Exercise brief. Repeat the whole listing exactly, leaving nothing out.

*** Provided data ***

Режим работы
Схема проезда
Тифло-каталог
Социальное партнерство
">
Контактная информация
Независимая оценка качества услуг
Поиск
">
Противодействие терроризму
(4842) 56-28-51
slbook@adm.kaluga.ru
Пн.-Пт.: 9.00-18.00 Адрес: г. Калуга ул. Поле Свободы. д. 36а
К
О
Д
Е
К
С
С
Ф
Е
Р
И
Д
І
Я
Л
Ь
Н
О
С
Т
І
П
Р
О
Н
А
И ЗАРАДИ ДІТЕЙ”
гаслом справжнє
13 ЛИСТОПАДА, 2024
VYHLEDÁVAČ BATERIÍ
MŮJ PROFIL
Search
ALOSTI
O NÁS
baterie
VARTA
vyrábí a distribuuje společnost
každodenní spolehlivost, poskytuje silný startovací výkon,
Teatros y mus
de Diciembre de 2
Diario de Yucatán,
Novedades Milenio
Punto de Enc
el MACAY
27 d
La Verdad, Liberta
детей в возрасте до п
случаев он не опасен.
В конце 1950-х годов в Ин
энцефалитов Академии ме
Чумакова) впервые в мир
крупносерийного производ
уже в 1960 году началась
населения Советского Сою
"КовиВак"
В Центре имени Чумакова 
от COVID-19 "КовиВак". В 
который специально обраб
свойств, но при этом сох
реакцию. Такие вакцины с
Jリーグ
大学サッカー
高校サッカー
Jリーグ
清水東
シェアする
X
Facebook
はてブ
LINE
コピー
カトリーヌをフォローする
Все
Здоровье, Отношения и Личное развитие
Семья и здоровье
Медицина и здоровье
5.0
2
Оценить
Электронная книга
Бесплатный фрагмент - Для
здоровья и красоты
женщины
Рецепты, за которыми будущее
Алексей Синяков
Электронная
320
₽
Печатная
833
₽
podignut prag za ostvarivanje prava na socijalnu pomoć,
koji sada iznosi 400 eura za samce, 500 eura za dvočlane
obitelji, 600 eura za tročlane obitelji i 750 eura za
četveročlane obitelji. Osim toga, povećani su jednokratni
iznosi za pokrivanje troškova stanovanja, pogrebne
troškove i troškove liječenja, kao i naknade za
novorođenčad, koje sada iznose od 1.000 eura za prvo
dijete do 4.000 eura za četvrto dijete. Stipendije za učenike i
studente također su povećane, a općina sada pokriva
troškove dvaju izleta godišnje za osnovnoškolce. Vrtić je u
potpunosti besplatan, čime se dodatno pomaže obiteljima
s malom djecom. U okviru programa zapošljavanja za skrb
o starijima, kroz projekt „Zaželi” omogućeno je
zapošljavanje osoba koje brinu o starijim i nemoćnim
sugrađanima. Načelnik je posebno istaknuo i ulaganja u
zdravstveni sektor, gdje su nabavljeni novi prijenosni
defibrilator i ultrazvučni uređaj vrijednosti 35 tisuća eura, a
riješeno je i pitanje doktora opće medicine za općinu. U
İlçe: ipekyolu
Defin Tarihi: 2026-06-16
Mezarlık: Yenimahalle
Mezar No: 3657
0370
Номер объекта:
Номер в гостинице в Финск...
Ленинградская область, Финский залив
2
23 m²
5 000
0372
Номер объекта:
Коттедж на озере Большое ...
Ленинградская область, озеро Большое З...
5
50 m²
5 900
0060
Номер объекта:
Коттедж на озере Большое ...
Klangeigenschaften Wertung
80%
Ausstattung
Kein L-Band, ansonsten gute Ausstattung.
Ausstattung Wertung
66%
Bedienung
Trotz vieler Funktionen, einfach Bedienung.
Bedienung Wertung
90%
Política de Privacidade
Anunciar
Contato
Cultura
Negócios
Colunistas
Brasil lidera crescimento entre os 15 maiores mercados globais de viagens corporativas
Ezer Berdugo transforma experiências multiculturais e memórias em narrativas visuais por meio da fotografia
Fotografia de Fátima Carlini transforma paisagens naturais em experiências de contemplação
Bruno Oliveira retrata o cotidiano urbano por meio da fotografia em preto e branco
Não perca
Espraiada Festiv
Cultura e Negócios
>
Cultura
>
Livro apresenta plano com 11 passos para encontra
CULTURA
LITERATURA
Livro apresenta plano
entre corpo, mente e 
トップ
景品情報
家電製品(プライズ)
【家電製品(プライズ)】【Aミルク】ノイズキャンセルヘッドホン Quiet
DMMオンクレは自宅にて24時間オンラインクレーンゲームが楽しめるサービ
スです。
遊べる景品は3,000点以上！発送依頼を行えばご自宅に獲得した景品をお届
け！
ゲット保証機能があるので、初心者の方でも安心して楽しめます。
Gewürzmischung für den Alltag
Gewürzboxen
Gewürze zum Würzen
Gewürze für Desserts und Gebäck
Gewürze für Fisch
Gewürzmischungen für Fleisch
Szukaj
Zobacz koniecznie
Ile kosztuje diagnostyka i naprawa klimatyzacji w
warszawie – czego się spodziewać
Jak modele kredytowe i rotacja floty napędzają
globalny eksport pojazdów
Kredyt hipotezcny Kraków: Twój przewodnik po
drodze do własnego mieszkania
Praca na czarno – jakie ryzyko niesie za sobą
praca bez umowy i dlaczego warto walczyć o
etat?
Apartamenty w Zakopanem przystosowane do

***

Output of the task.
Режим работы
Схема проезда
Тифло-каталог
Социальное партнерство
">
Контактная информация
Независимая оценка качества услуг
Поиск
">
Противодействие терроризму
(4842) 56-28-51
slbook@adm.kaluga.ru
Пн.-Пт.: 9.00-18.00 Адрес: г. Калуга ул. Поле Свободы. д. 36а
К
О
Д
Е
К
С
С
Ф
Е
Р
И
Д
І
Я
Л
Ь
Н
О
С
Т
І
П
Р
О
Н
А
И ЗАРАДИ ДІТЕЙ”
гаслом справжнє
13 ЛИСТОПАДА, 2024
VYHLEDÁVAČ BATERIÍ
MŮJ PROFIL
Search
ALOSTI
O NÁS
baterie
VARTA
vyrábí a distribuuje společnost
každodenní spolehlivost, poskytuje silný startovací výkon,
Teatros y mus
de Diciembre de 2
Diario de Yucatán,
Novedades Milenio
Punto de Enc
el MACAY
27 d
La Verdad, Liberta
детей в возрасте до п
случаев он не опасен.
В конце 1950-х годов в Ин
энцефалитов Академии ме
Чумакова) впервые в мир
крупносерийного производ
уже в 1960 году началась
населения Советского Сою
"КовиВак"
В Центре имени Чумакова 
от COVID-19 "КовиВак". В 
который специально обраб
свойств, но при этом сох
реакцию. Такие вакцины с
Jリーグ
大学サッカー
高校サッカー
Jリーグ
清水東
シェアする
X
Facebook
はてブ
LINE
コピー
カトリーヌをフォローする
Все
Здоровье, Отношения и Личное развитие
Семья и здоровье
Медицина и здоровье
5.0
2
Оценить
Электронная книга
Бесплатный фрагмент - Для
здоровья и красоты
женщины
Рецепты, за которыми будущее
Алексей Синяков
Электронная
320
₽
Печатная
833
₽
podignut prag za ostvarivanje prava na socijalnu pomoć,
koji sada iznosi 400 eura za samce, 500 eura za dvočlane
obitelji, 600 eura za tročlane obitelji i 750 eura za
četveročlane obitelji. Osim toga, povećani su jednokratni
iznosi za pokrivanje troškova stanovanja, pogrebne
troškove i troškove liječenja, kao i naknade za
novorođenčad, koje sada iznose od 1.000 eura za prvo
dijete do 4.000 eura za četvrto dijete. Stipendije za učenike i
studente također su povećane, a općina sada pokriva
troškove dvaju izleta godišnje za osnovnoškolce. Vrtić je u
potpunosti besplatan, čime se dodatno pomaže obiteljima
s malom djecom. U okviru programa zapošljavanja za skrb
o starijima, kroz projekt „Zaželi” omogućeno je
zapošljavanje osoba koje brinu o starijim i nemoćnim
sugrađanima. Načelnik je posebno istaknuo i ulaganja u
zdravstveni sektor, gdje su nabavljeni novi prijenosni
defibrilator i ultrazvučni uređaj vrijednosti 35 tisuća eura, a
riješeno je i pitanje doktora opće medicine za općinu. U
İlçe: ipekyolu
Defin Tarihi: 2026-06-16
Mezarlık: Yenimahalle
Mezar No: 3657
0370
Номер объекта:
Номер в гостинице в Финск...
Ленинградская область, Финский залив
2
23 m²
5 000
0372
Номер объекта:
Коттедж на озере Большое ...
Ленинградская область, озеро Большое З...
5
50 m²
5 900
0060
Номер объекта:
Коттедж на озере Большое ...
Klangeigenschaften Wertung
80%
Ausstattung
Kein L-Band, ansonsten gute Ausstattung.
Ausstattung Wertung
66%
Bedienung
Trotz vieler Funktionen, einfach Bedienung.
Bedienung Wertung
90%
Política de Privacidade
Anunciar
Contato
Cultura
Negócios
Colunistas
Brasil lidera crescimento entre os 15 maiores mercados globais de viagens corporativas
Ezer Berdugo transforma experiências multiculturais e memórias em narrativas visuais por meio da fotografia
Fotografia de Fátima Carlini transforma paisagens naturais em experiências de contemplação
Bruno Oliveira retrata o cotidiano urbano por meio da fotografia em preto e branco
Não perca
Espraiada Festiv
Cultura e Negócios
>
Cultura
>
Livro apresenta plano com 11 passos para encontra
CULTURA
LITERATURA
Livro apresenta plano
entre corpo, mente e 
トップ
景品情報
家電製品(プライズ)
【家電製品(プライズ)】【Aミルク】ノイズキャンセルヘッドホン Quiet
DMMオンクレは自宅にて24時間オンラインクレーンゲームが楽しめるサービ
スです。
遊べる景品は3,000点以上！発送依頼を行えばご自宅に獲得した景品をお届
け！
ゲット保証機能があるので、初心者の方でも安心して楽しめます。
Gewürzmischung für den Alltag
Gewürzboxen
Gewürze zum Würzen
Gewürze für Desserts und Gebäck
Gewürze für Fisch
Gewürzmischungen für Fleisch
Szukaj
Zobacz koniecznie
Ile kosztuje diagnostyka i naprawa klimatyzacji w
warszawie – czego się spodziewać
Jak modele kredytowe i rotacja floty napędzają
globalny eksport pojazdów
Kredyt hipotezcny Kraków: Twój przewodnik po
drodze do własnego mieszkania
Praca na czarno – jakie ryzyko niesie za sobą
praca bez umowy i dlaczego warto walczyć o
etat?
Apartamenty w Zakopanem przystosowane do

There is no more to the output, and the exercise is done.